— Material shown —
------------------------

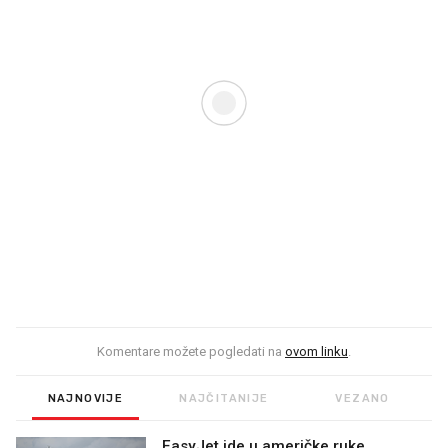
Komentare možete pogledati na
ovom linku
.
NAJNOVIJE
NAJČITANIJE
VEZANO
EasyJet ide u američke ruke.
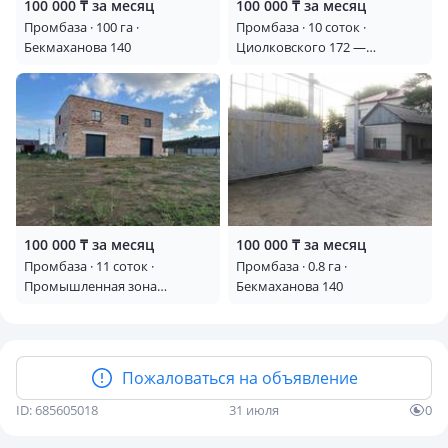
100 000 ₸ за месяц
100 000 ₸ за месяц
Промбаза · 100 га ·
Промбаза · 10 соток ·
Бекмаханова 140
Циолковского 172 —
Циолковского-Большая
обьездная
100 000 ₸ за месяц
100 000 ₸ за месяц
Промбаза · 11 соток ·
Промбаза · 0.8 га ·
Промышленная зона
Бекмаханова 140
Восточная 1059/3
Пожаловаться на объявление
ID: 685605018
31 июля
0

------------------------

— Activity —
In your copy of the material, every word must match and no image should appear.

— Response box —
Komentare možete pogledati na
ovom linku
.
NAJNOVIJE
NAJČITANIJE
VEZANO
EasyJet ide u američke ruke.
100 000 ₸ за месяц
100 000 ₸ за месяц
Промбаза · 100 га ·
Промбаза · 10 соток ·
Бекмаханова 140
Циолковского 172 —
Циолковского-Большая
обьездная
100 000 ₸ за месяц
100 000 ₸ за месяц
Промбаза · 11 соток ·
Промбаза · 0.8 га ·
Промышленная зона
Бекмаханова 140
Восточная 1059/3
Пожаловаться на объявление
ID: 685605018
31 июля
0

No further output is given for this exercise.